Stavamo affogando nell’oblio di una crisi economica della proporzioni mondiali, quasi quasi avremmo volentieri dimenticato anche quella (non volevamo proprio crederci): ma per fortuna è arrivato lo spread.
La più bella partita dell’anno? Finanza- Politica 1-0 (partita secca, senza bisogno di supplementari, rigori, senza polemiche arbitrali). Premio rivelazione dell’anno.
Abbiamo conosciuto finalmente i poteri forti che guiderebbero il mondo; e abbiamo allungato la lista di chi di potere non ne ha proprio.
L’Africa finalmente si è fatta sentire, una ventata di primavera e d’azione che ci ha regalato, certo, un po’ di speranza ma anche tanti morti.
Dicono sia il prezzo della libertà. Dicono che questa sia la libertà.
Siamo stati talmente presi dal Mediterraneo turbato poco sotto di noi, che abbiamo finito per dimenticarci il corno d’Africa e la carestia che lo ha messo in ginocchio.
Ma non era già in ginocchio?
Tenere troppe cose a mente non è certo da paese civile.
Il mondo, dopo quest’anno, avrà alcuni tiranni in meno (per lo meno tra quelli celebri e universalmente riconosciuti): Bin Laden e Gheddafi, tra funerali concessi e foto negate. Passa un brivido a pensare come, dopo un’intera vita passata nel sangue e nella ribalta mondiale, tutto si concluda in pochi minuti; tutto, al più, si dimentica in pochi mesi.
Meglio si normalizza e non è più un caso, non crea più un caso.
Una notizia dura poco, la prima pagina è un lusso veloce e passeggero.
In Italia, poi, quest’anno abbiamo capito anche un’altra cosa: la sottile differenza tra lo sfruttamento della prostituzione e la solidarietà nei confronti delle più povere. Ma tutto questo è questione squisitamente etica, quasi frivola per la sua inconsistenza.
Niente a che fare con la finanza, con il mercato azionario, con le grandi banche.
Ci siamo commossi, ed è questa la nostra risorsa, ci siamo riconosciuti tutti in un ragazzo che muore di corsa, in un sogno che finisce alla svelta. Ci siamo riconosciuti di nuovo in una dignità che ci stavano insegnando a non avere. D’improvviso eravamo tutti là, tutti insieme. Nessuna polemica. Nessun regionalismo.

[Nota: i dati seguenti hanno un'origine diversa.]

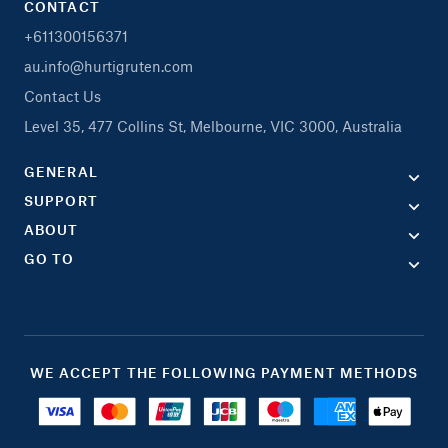
CONTACT
+611300156371
au.info@hurtigruten.com
Contact Us
Level 35, 477 Collins St, Melbourne, VIC 3000, Australia
GENERAL
SUPPORT
ABOUT
GO TO
WE ACCEPT THE FOLLOWING PAYMENT METHODS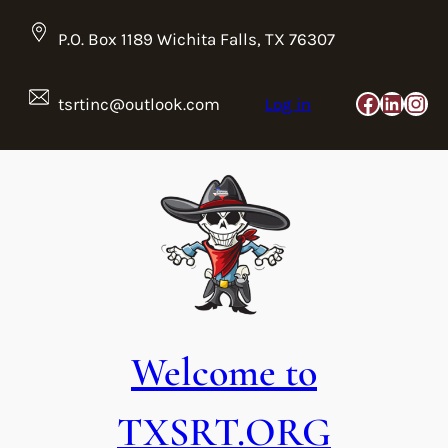
Skip
to
P.O. Box 1189 Wichita Falls, TX 76307
content
Faceboo
Linke
Ins
tsrtinc@outlook.com
Log in
Welcome to
TXSRT.ORG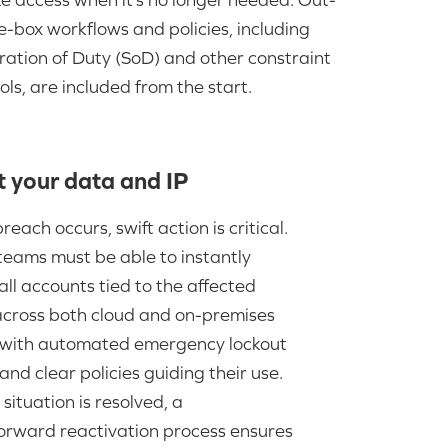
e-box workflows and policies, including
ation of Duty (SoD) and other constraint
ols, are included from the start.
t your data and IP
each occurs, swift action is critical.
teams must be able to instantly
ll accounts tied to the affected
 across both cloud and on-premises
 with automated emergency lockout
and clear policies guiding their use.
situation is resolved, a
forward reactivation process ensures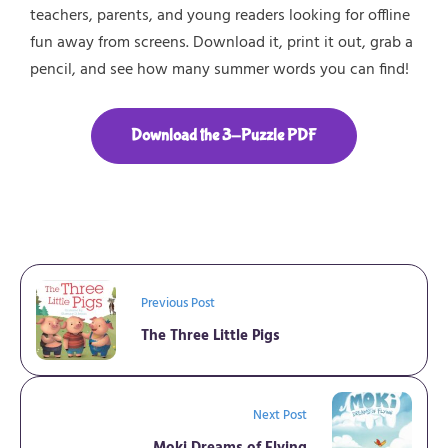
teachers, parents, and young readers looking for
offline
fun
away from screens. Download it, print it out, grab a
pencil, and see how many
summer words
you can find!
Download the 3-Puzzle PDF
Previous Post
The Three Little Pigs
Next Post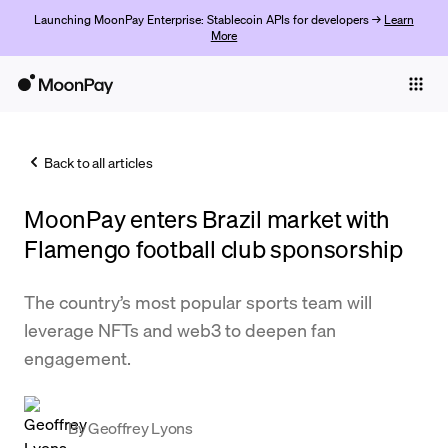
Launching MoonPay Enterprise: Stablecoin APIs for developers →
Learn
More
Individuals
Business
Back to all articles
Buy
MoonPay enters Brazil market with
Sell
Flamengo football club sponsorship
Trade
The country’s most popular sports team will
Company
leverage NFTs and web3 to deepen fan
Crypto Prices
engagement.
Learn
Support
By
Geoffrey Lyons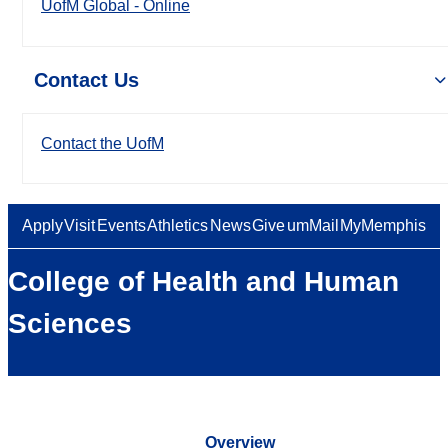
UofM Global - Online
Contact Us
Contact the UofM
Apply
Visit
Events
Athletics
News
Give
umMail
MyMemphis
College of Health and Human
Sciences
Overview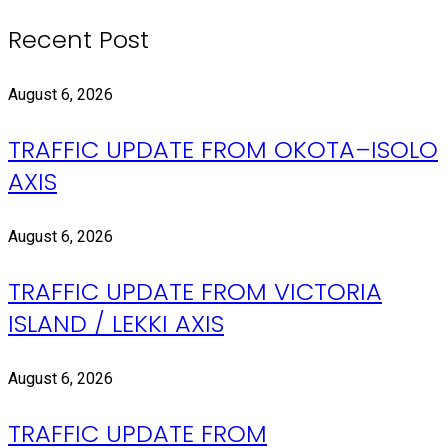
Recent Post
August 6, 2026
TRAFFIC UPDATE FROM OKOTA–ISOLO
AXIS
August 6, 2026
TRAFFIC UPDATE FROM VICTORIA
ISLAND / LEKKI AXIS
August 6, 2026
TRAFFIC UPDATE FROM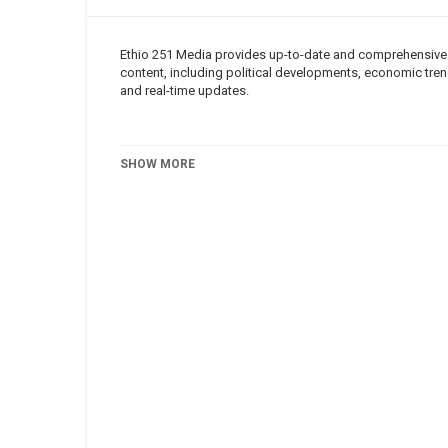
Ethio 251 Media provides up-to-date and comprehensive n
content, including political developments, economic trend
and real-time updates.
Category
Roha TV
SHOW MORE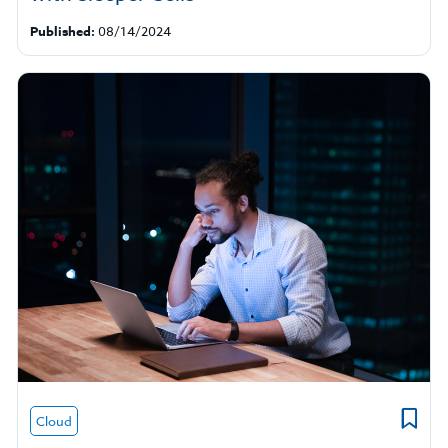
Published:
08/14/2024
Cloud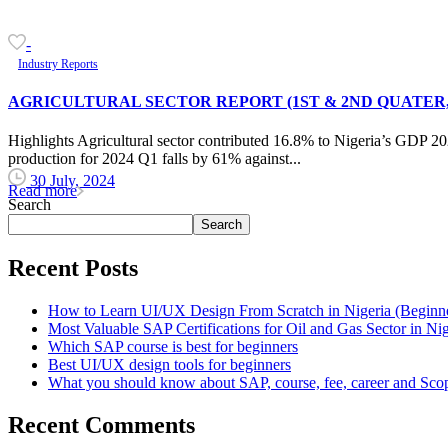
-
Industry Reports
AGRICULTURAL SECTOR REPORT (1ST & 2ND QUATER, 
Highlights Agricultural sector contributed 16.8% to Nigeria’s GDP 20
production for 2024 Q1 falls by 61% against...
30 July, 2024
Read more
Search
Search
Recent Posts
How to Learn UI/UX Design From Scratch in Nigeria (Beginne
Most Valuable SAP Certifications for Oil and Gas Sector in Nig
Which SAP course is best for beginners
Best UI/UX design tools for beginners
What you should know about SAP, course, fee, career and Sco
Recent Comments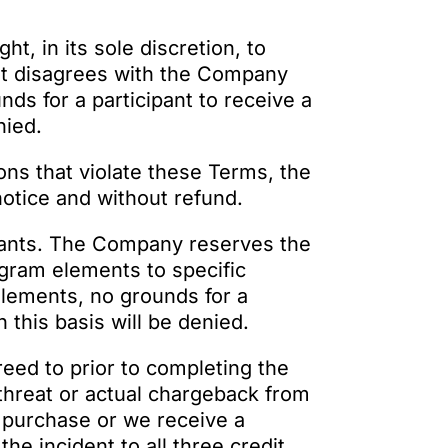
t, in its sole discretion, to
pant disagrees with the Company
nds for a participant to receive a
nied.
ions that violate these Terms, the
otice and without refund.
pants. The Company reserves the
rogram elements to specific
 elements, no grounds for a
 this basis will be denied.
reed to prior to completing the
threat or actual chargeback from
 purchase or we receive a
he incident to all three credit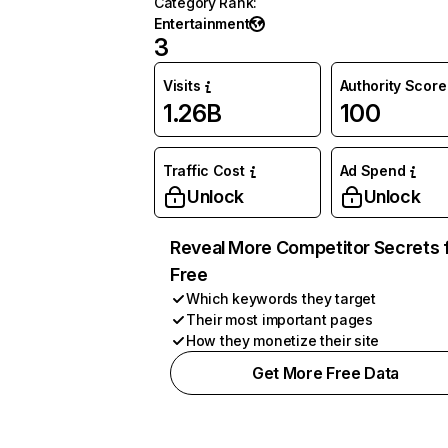
Category Rank
:
Entertainment
3
Visits
Authority Score
1.26B
100
Traffic Cost
Ad Spend
Unlock
Unlock
Reveal More Competitor Secrets 
Free
Which keywords they target
Their most important pages
How they monetize their site
Get More Free Data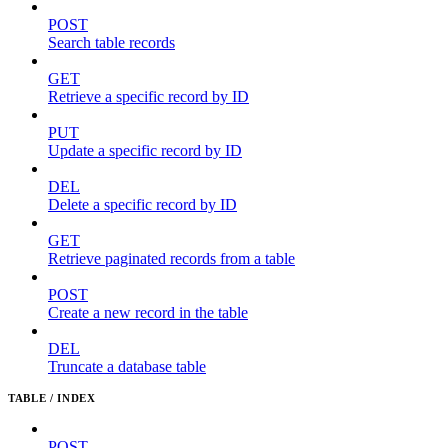
POST
Search table records
GET
Retrieve a specific record by ID
PUT
Update a specific record by ID
DEL
Delete a specific record by ID
GET
Retrieve paginated records from a table
POST
Create a new record in the table
DEL
Truncate a database table
TABLE / INDEX
POST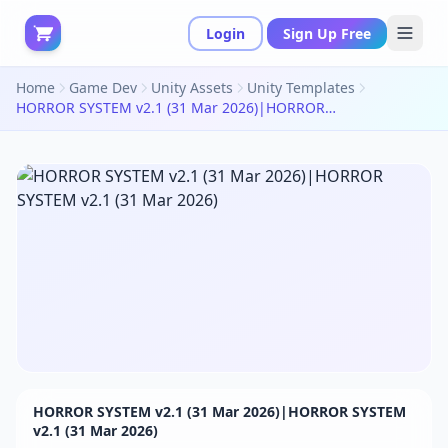
Login
Sign Up Free
Home
Game Dev
Unity Assets
Unity Templates
HORROR SYSTEM v2.1 (31 Mar 2026)|HORROR SYSTEM v2.1 (31 Mar 2026)
HORROR SYSTEM v2.1 (31 Mar 2026)|HORROR SYSTEM
v2.1 (31 Mar 2026)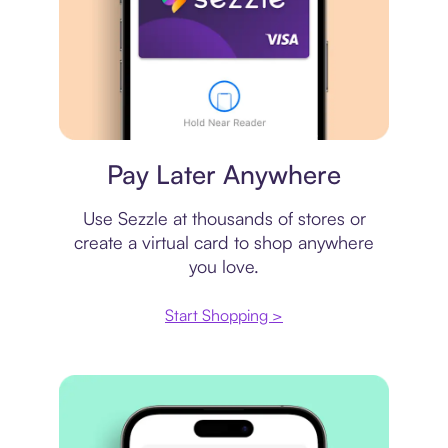
Virtual card
Pay Later Anywhere
Use Sezzle at thousands of stores or
create a virtual card to shop anywhere
you love.
Start Shopping >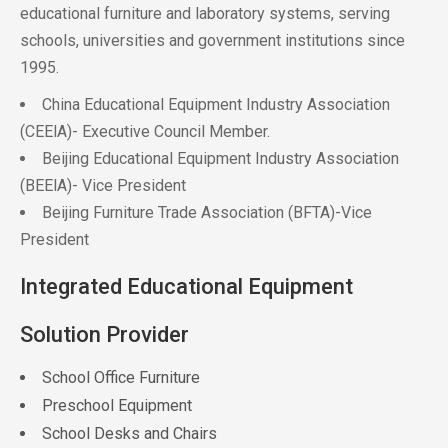
educational furniture and laboratory systems, serving
schools, universities and government institutions since
1995.
China Educational Equipment Industry Association
(CEElA)- Executive Council Member.
Beijing Educational Equipment Industry Association
(BEElA)- Vice President
Beijing Furniture Trade Association (BFTA)-Vice
President
Integrated Educational Equipment
Solution Provider
School Office Furniture
Preschool Equipment
School Desks and Chairs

Abbiamo pianto il padre del futuro che ci ha lasciato; la commozione nell’i-phone. Lo abbiamo pianto per il suo genio; ma sopratutto perché quando il futuro diviene passato, il cambiamento è necessario. E fa paura. Una piccola resistenza.

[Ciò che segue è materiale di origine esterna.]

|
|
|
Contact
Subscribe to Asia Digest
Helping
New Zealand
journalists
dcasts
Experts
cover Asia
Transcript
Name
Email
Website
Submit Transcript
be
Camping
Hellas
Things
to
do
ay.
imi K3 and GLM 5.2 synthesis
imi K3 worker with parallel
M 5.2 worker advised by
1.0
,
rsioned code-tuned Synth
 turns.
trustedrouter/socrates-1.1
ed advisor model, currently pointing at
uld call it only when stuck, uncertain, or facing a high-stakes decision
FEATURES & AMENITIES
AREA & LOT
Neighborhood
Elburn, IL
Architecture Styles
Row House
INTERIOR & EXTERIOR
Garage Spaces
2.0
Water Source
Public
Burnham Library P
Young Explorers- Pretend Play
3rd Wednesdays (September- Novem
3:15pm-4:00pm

Ci siamo stretti davanti al tricolore, a pensare che di anni ne sono passati 150. Un momento di intimità e di onestà, prima di ritornare a rivendicare la secessione a colpi di formaggio stagionato.
Evidentemente, in 150 anni non si è trovato argomento migliore.

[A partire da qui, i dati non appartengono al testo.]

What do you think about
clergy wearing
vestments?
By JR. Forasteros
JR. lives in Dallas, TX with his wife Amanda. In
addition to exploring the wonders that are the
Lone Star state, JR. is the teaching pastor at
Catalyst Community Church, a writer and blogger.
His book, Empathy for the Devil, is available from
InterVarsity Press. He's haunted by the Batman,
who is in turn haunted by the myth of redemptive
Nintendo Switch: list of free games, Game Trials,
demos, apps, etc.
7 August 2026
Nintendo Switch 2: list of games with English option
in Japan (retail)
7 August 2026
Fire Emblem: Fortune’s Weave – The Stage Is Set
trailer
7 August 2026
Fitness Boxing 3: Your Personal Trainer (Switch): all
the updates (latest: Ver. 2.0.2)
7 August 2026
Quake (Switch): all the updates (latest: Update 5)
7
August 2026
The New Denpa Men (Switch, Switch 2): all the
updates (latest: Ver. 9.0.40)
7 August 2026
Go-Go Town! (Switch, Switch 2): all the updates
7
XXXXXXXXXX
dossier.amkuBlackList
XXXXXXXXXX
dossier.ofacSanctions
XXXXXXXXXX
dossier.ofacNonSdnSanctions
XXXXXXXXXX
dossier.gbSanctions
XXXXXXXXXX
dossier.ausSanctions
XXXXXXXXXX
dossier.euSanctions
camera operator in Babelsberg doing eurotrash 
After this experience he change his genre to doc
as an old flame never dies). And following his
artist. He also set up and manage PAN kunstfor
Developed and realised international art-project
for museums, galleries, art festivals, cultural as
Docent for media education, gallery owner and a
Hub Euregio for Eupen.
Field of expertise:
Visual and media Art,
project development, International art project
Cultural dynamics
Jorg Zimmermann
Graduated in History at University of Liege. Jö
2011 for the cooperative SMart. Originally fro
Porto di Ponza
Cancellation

E’ stato, inoltre, l’ennesimo anno all’insegna del delitto perfetto: che poi sorge il dubbio che anche se tanto perfetto non è, l’unica scocciatura certa sono gli anni di processo da affrontare.
Abbiamo abusato quest’anno della fiducia, ma solo della versione parlamentare e politicizzata di essa. Ma ora è iniziata un’altra storia. Certo tutta da dimostrare.
Lo chiudiamo con il problema delle pensioni quest’ anno, croce e delizia di ogni programma politico; lo chiudiamo nell’austerità economica, ma anche nell’eleganza formale. Lo chiudiamo, infondo, come si chiudono tutti gli anni, un po’ confusi tra ciò che è stato e ciò che sarà.
Tra la speranza e la paura, l’aspettativa e la delusione.